PEBBLE BEACH, Calif. - As Tiger Woods stepped to the microphone after a frustrating third round, one that torpedoed any chances of a fourth U.S. Open title on an overcast and chilly afternoon at Pebble Beach, he offered a surprising bit of candor.
When it comes to health matters, Woods usually likes to keep things close to the vest. He built a legendary intimidation factor in part on the lack of a perceived weakness, and that tendency carried over even as his body began to break down years ago. But this time, with the kinesiology tape peeking out from beneath his gray sweater, Woods took off his cap, wiped his brow on both sleeves and opened up.
"When it's cold like this, everything is achy. It's just part of the deal," Woods said. "It's been like that for years."
The chase for a 16th major has not gone as planned. Woods was clearly ailing at last month's PGA Championship, dealing with an undisclosed illness that offered another example of his penchant for keeping disclosed details to a minimum when it comes to his health. While he seemed in better spirits this time, returning to the site of his most dominant victory, the margin for error in a USGA setup is razor-thin. Woods didn't have it this week, saving his best golf for a back-nine rally Sunday when he was as far off the lead as his closest pursuers were 19 years ago.
That was another round where the KT was visible along his neck, this time black to match his final-round color scheme. It was there last summer at Carnoustie, when he finished in a tie for sixth, and his neck was cited as the reason he skipped the Arnold Palmer Invitational in March.
Even with a fused back allowing him to return to a competitive level, at age 43, Woods is never going to be fully healthy. It's simply a matter of managing various degrees of discomfort.
"My back impacts every shot I play. It's just part of the deal," Woods said. "Let me put it this way, I feel every shot I hit. I think that's always going to be the case from here going forward."
It's a sobering take from a man who knows his body better than any fan with WebMD at the ready. The chances that Woods' body and game align at a major will be slim moving forward, especially when the temps remain stuck in the 50s as they have been at each of the last two events and could again next month.
But knowing that he has a finite amount of arrows in the quiver should also make his Masters win in April seem all the more remarkable in hindsight.
"It was impressive anyway, no matter how he played here or at Bethpage. The colder weather, I think it affects a lot of guys," said Marc Leishman, who played with Woods in the final round. "But no matter how he plays from here, that Masters win was impressive."
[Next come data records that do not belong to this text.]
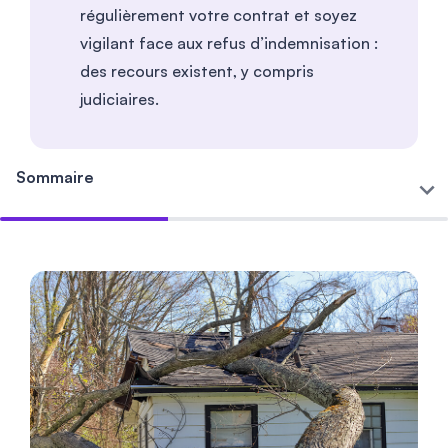
régulièrement votre contrat et soyez
vigilant face aux refus d’indemnisation :
des recours existent, y compris
judiciaires.
Sommaire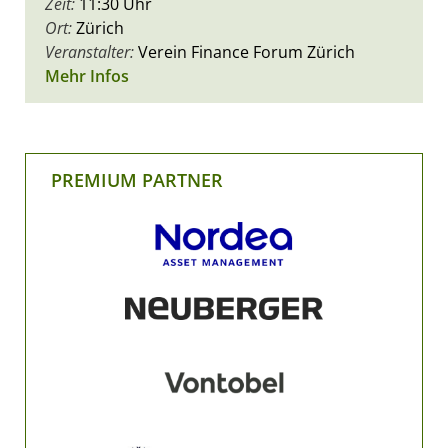
Zeit:
11:30 Uhr
Ort:
Zürich
Veranstalter:
Verein Finance Forum Zürich
Mehr Infos
PREMIUM PARTNER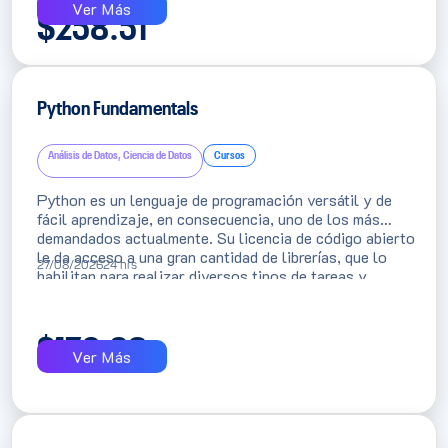
inteligencia artificial en entornos corporativos.
Ver Más
$
258.51
Python Fundamentals
Análisis de Datos, Ciencia de Datos
Cursos
Python es un lenguaje de programación versátil y de
fácil aprendizaje, en consecuencia, uno de los más
demandados actualmente. Su licencia de código abierto
le da acceso a una gran cantidad de librerías, que lo
27/08/2026
24 hrs
habilitan para realizar diversos tipos de tareas y
proyectos, como es el caso de aquellos relacionados a
los datos.
$
176.38
Ver Más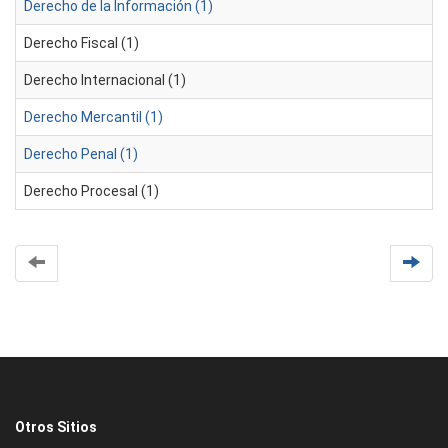
Derecho de la Información (1)
Derecho Fiscal (1)
Derecho Internacional (1)
Derecho Mercantil (1)
Derecho Penal (1)
Derecho Procesal (1)
Otros Sitios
Woods' body was surely an obstacle at Augusta, when he chased down Francesco Molinari and held off Brooks Koepka. Just look at the context clues: he dealt with nagging issues last summer, and again during a stop-and-start Genesis Open in February, before opting out of Bay Hill. With the Masters final round pushed up because of expected weather, you could almost sense him doing the mental math on exactly how early he'd need to wake in order to give his body a chance to function properly.
And yet despite it all, knowing that chances to win after 54 holes won't grow on trees from this point forward, he steeled his nerves and slipped into a green jacket. The fact that he then skipped the Wells Fargo Championship showed how much the Masters took out of him, both physically and emotionally.
So moving forward, Woods will likely speak with optimism before every major, just as he did at Bethpage before cobbling together a forgettable result. But the raw, physical truths won't go away. Woods is at a point where every swing, every start comes at a cost - and it's been that way for a while.
"The forces have to go somewhere," Woods said. "And if they're not in the lower back, they're in the neck. And if they're not in the neck, they're in the mid-back, and if not, they go to the knee. You name it."
Granted, the margin for error and level of familiarity Woods enjoyed at the Masters is unparalleled at the other three majors. The old feels didn't count for much at either Bethpage or Pebble Beach, two places he had won before, and he'll now face his biggest unknown with Royal Portrush, a course he's never played. But as was the case with Jack Nicklaus, the magic amid the azaleas still seems to have a tangible impact each spring.
"If there was any major he was going to win, it was going to be Augusta. He's just so good around there," Jason Day said at Pebble Beach. "You don't really need to hit a lot of drivers around that golf course. Even still here, but at the U.S. Open you've got to keep it straight down the middle."
After closing out his final round and leaving the Monterey Peninsula with a deceptively respectable T-21 finish, Woods was peppered with questions about his upcoming schedule. Attempts to subtly dodge the topic didn't do the trick, so Woods again spoke with unusual candor and laid out the hard truth: he won't play competitively in the month leading up to The Open.
"It's just trying to wind down from the championship, as well as my lifts and getting back into it," Woods said. "And I know that Florida will not be the same temperature as Northern Ireland."
Wind down. Gear up. Adjust for climate. Anticipate future aches and pains. It's all part of the process now, one that has produced a lean-as-possible schedule in the wake of his Masters victory and one that will likely lead to far more misses than hits when it comes to contending on a major stage.
But it's also a set of circumstances that should make it easier to appreciate the moment it all came together in April, when Woods put all the obstacles in his way on his aching back and still came out on top.